Disbursement from multilateral institutions stood at 40.6 billion Br, more than double the amount in the previous fiscal year, and 17 billion Br was disbursed by bilateral partners, which saw a 42pc drop from the same period a year ago.
From both sources, 57.6 billion Br of foreign currency was injected into the economy for projects and programmes, a figure that is higher than the previous fiscal year by 14pc.
Close to half of the disbursements were in the form of concessional loans that bear low interest rates and long repayment periods. The rest, 31.4 billion Br, came from multilateral institutions, which disbursed 61pc of the total.
“Concessional loans charge very low interest rates, typically 75 cents for every 100 Br, and are offered by many international lending financial institutions,” Haji Ibsa, public relations and information director at the Finance Ministry, said.
The period also saw Ethiopia signing 85.6 billion Br in financing agreements from external sources, almost two-thirds of which were from multilateral partners. A third of the funding, which will be disbursed in three to 10 years, was in the form of loans.

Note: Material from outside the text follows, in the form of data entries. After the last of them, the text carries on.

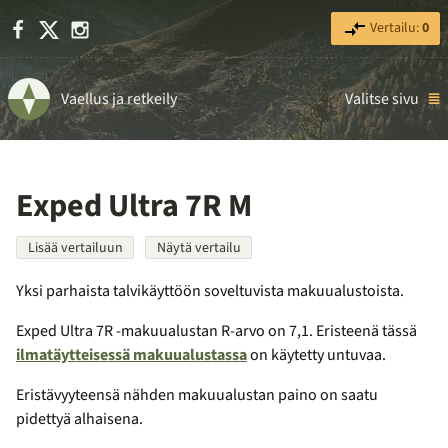
Facebook
X
Instagram
Vertailu:
0
Vaellus ja retkeily
Valitse sivu
Exped Ultra 7R M
Lisää vertailuun
Näytä vertailu
Yksi parhaista talvikäyttöön soveltuvista makuualustoista.
Exped Ultra 7R -makuualustan R-arvo on 7,1. Eristeenä tässä
ilmatäytteisessä makuualustassa
on käytetty untuvaa.
Eristävyyteensä nähden makuualustan paino on saatu
pidettyä alhaisena.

“It has more to do with politics than economics, because it shows how much the finances the country receives from multilateral institutions has increased, and the government is trying to show that they are getting international support,” said a macroeconomist who preferred to stay anonymous.

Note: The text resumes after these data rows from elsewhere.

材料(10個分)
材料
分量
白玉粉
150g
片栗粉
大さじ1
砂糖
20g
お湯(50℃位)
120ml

“The funding the World Bank provided is what raised the share of the financing portfolio from multilateral institutions.”
Just last October, the World Bank approved 1.35 billion dollars in development financing to Ethiopia, 89pc of which came in the form of loans. The Bank’s commitment to the country also tripled last year to 3.2 billion dollars compared to 2017.
“Receiving loans without building the capacity to pay it back is dangerous,” warned the macroeconomist, although he added that when adjusted for inflation, the increment this year cancels out. “The country's revenue from exports is decreasing, and we are still in the high-risk zone regarding our debt.”
Ethiopia’s external debt stood at almost a third of gross domestic product (GDP) in the past fiscal year, compared to 18pc six years before. With public debt, including domestic, standing at 61pc of GDP, the International Monetary Fund stresses that while liquidity risks are elevated, the public debt remains sustainable.